Le GNL présente un très grand nombre d’avantages
Longtemps prisé par le seul Japon, le gaz naturel liquéfié (GNL) intéresse de plus en plus d’états du fait de ses nombreux avantages.

Il n’est pas toxique (c’est du méthane presque pur), et suscite à cet égard un vif intérêt chez les émergents comme la Chine et l’Inde.

Il est propre — même si sa combustion produit du CO2, comme pour tout hydrocarbure.

Face à la raréfaction du pétrole, les ressources prouvées en gaz naturel sont encore nombreuses — elles ont doublé en vingt ans –, et l’on estime que la prospection en découvrira davantage.

Mais surtout, son stockage et son transport révolutionnent la logistique gazière.

GNL = flexibilité
Le GNL, vous le savez sans doute, c’est du gaz liquéfié refroidi sous les 160°C, et comprimé (d’un facteur 600) pour prendre moins de place. Dès lors, on peut l’acheminer par voie terrestre ou maritime, par wagons, camions-citernes ou méthaniers.

Ainsi, on n’est plus dépendant d’un réseau territorial d’oléoducs, difficile à entretenir ; mais surtout, on peut très facilement diversifier les approvisionnements et faire jouer la concurrence entre les producteurs. C’est le joker indispensable d’un mix énergétique mondialisé.

The Next Big Thing… à prix d’ami
Pour nombre de spécialistes du secteur énergétique, le GNL est en Europe the Next Big Thing : de fait, la filière a connu une ascension vertigineuse depuis une quinzaine d’années. Elle a naturellement donné naissance à une gamme de produits dérivés (contrats à terme et autres) et la spéculation s’y est intéressée de près. Le repli des cours depuis cet été est probablement pour nous l’occasion de sauter dans le train.

Le GNL : stratégique pour réduire la dépendance européenne face à la mainmise russe
Difficile, en effet, de trouver un placement plus sûr à long terme au plan fondamental, ne serait-ce que pour des raisons politiques. Je le répète : le GNL est l’alternative incontournable à la mainmise russe sur les approvisionnements énergétiques. Cette filière à elle seule n’y suffira pas — mais on ne fera pas non plus sans elle.

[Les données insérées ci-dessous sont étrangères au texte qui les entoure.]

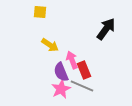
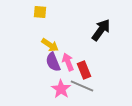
black arrow: moved 5 px left, 1 px down
pink arrow: moved 4 px left, 2 px down
purple semicircle: moved 8 px left, 10 px up
pink star: rotated 12 degrees counterclockwise
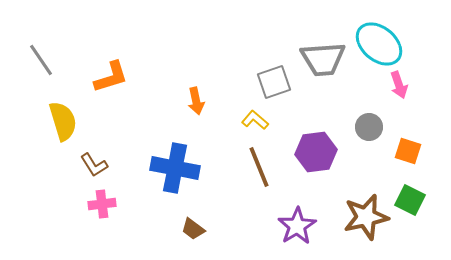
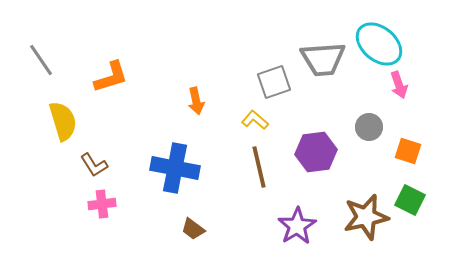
brown line: rotated 9 degrees clockwise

Ne me faites pas dire ce que je n’ai pas dit
A court terme, cependant, il faut rester conscient de la forte volatilité d’un marché qui a su piéger plus d’un trader. Dans le contexte actuel, même si nous sommes sûrs d’avoir raison sur le long terme, il y a donc une part de risque à courir. Pour éviter tout risque d’explosion, je vous prie de bien lire la recommandation suivante… on ne joue pas avec le gaz impunément.

Attention au gaz !
Difficile pour vous d’investir en direct sur le GNL. Et si vous investissiez dans un certificat répliquant l’évolution de son corollaire, le gaz naturel ? Je m’intéresse ici au marché qui fait référence dans le monde et qui est le plus traité par les traders : le Henry Hub Natural Gas, dont les contrats s’échangent sur le Nymex.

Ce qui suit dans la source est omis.